JORDAN ROBERTSON   02/17/11 08:48 AM ET   AP

Ibm Watson Computer

SAN FRANCISCO — Fresh off its shellacking of two human champions of the "Jeopardy!" television show, a computer program developed by IBM Corp. will soon get a workout in two hospitals that have signed up to test the technology.

The agreements with the Columbia University Medical Center and the University of Maryland School of Medicine will be the program's first real-world tests outside of the trivia game show and IBM's laboratories.

Watson, as IBM has dubbed the program, represents a breakthrough in the ability of computers to understand human language and scour massive databases to supply the most likely answer to questions.
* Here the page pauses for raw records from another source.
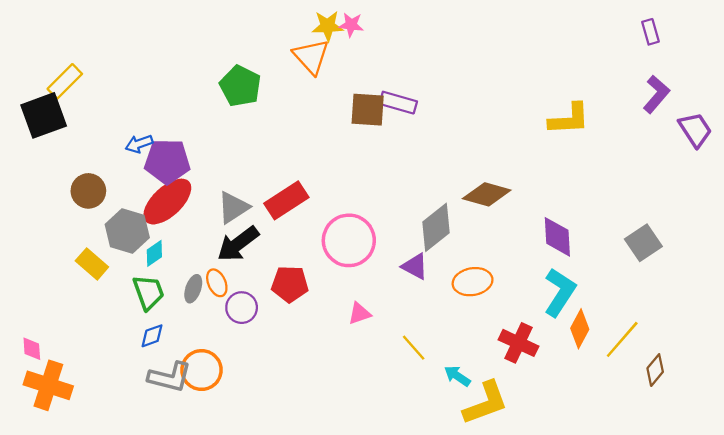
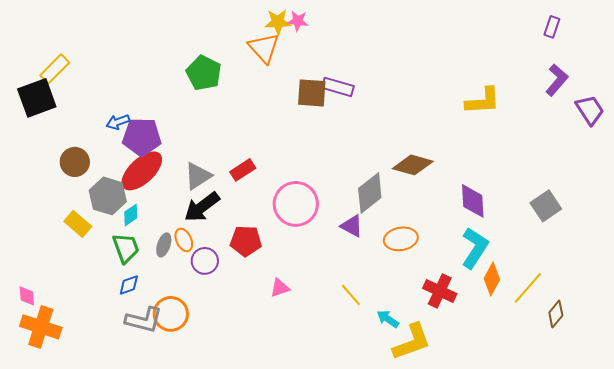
purple rectangle: (650, 32) -> (552, 27), turned 35
red rectangle: (286, 200) -> (243, 170), size x0.7
pink triangle: (359, 313) -> (280, 288), moved

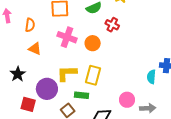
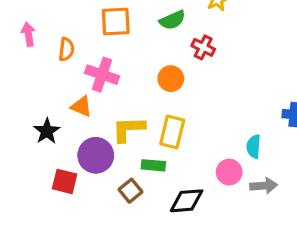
pink cross: (67, 37) -> (102, 75), moved
orange triangle: (35, 49) -> (81, 106), moved
cyan semicircle: (151, 77) -> (254, 147), moved

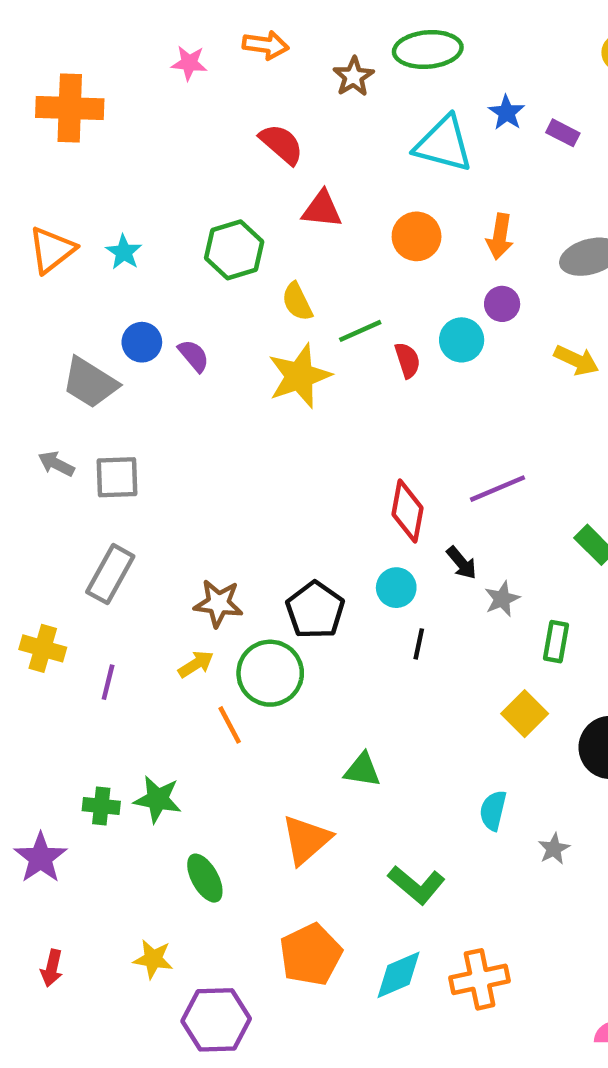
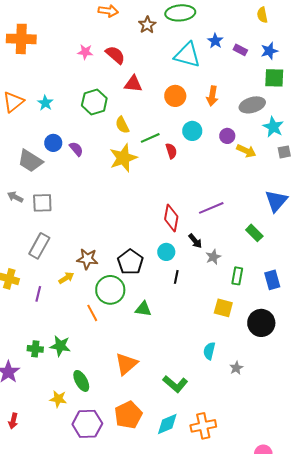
pink star: (189, 63) -> (85, 52), moved
purple circle: (502, 304) -> (227, 136), moved
cyan circle: (462, 340) -> (192, 131), moved
yellow arrow: (196, 664) -> (66, 278), moved
yellow square: (525, 714) -> (223, 308), turned -30
green triangle: (362, 770) -> (143, 309), moved
yellow star: (153, 959) -> (58, 399), moved
purple hexagon: (216, 1020) -> (87, 424), moved

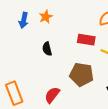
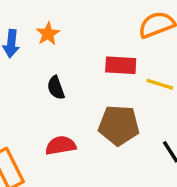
red semicircle: (52, 95) -> (61, 145), moved, turned 48

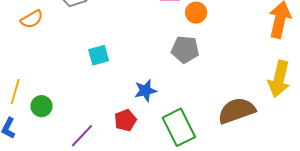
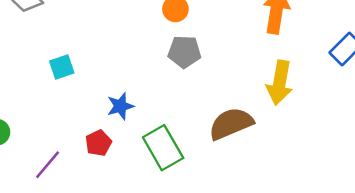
gray pentagon: (185, 49) -> (184, 52), moved

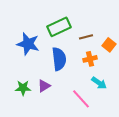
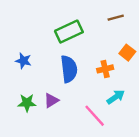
brown line: (86, 37) -> (116, 18), moved
blue star: (28, 44) -> (23, 61), moved, size x0.6
cyan arrow: (99, 83) -> (116, 97), turned -70

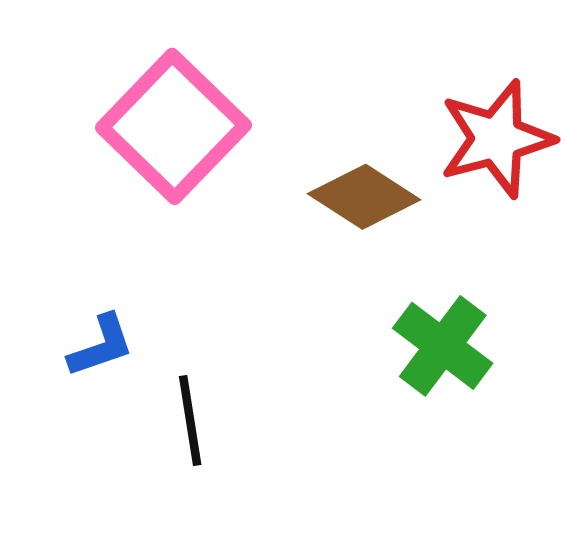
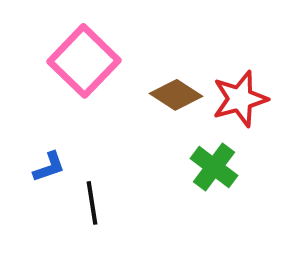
red star: (497, 139) -> (240, 99), moved

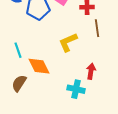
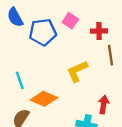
orange diamond: (39, 66) -> (44, 99), turned -40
It's not always right; some of its errors in its "Jeopardy!" debut this week were amusingly off-base.

But it holds promise for doctors and hedge fund managers and other industries that need to sift through large amounts of data to answer questions.

Eliot Siegel, a professor at the Maryland university's medical school, said other artificial intelligence programs for hospitals have been slower and more limited in their responses than Watson promises to be. They have also been largely limited by a physician's knowledge of a particular symptom or disease.

"In a busy medical practice, if you want help from the computer, you really don't have time to manually input all that information," he said.

Siegel says Watson could prove valuable one day in helping diagnose patients by scouring journals and other medical literature that physicians often don't have time to keep up with.

Yet the skills Watson showed in easily winning the three-day televised "Jeopardy!" tournament Wednesday also suggests shortcomings that have long perplexed artificial intelligence researchers and which IBM's researchers will have to fix before the software can be used on patients.

"What you want is a system that understands you're not playing a quiz game in medicine and there's not one answer you're looking for," Siegel said.

"In playing 'Jeopardy!', there is one correct answer. The challenge we have in medicine is we have multiple diagnoses and the information is sometimes true and sometimes not true and sometimes conflicting. The Watson team is going to need to make the transition to an environment in which it comes up with multiple hypotheses – it will be a really interesting challenge for the team to be able to do that."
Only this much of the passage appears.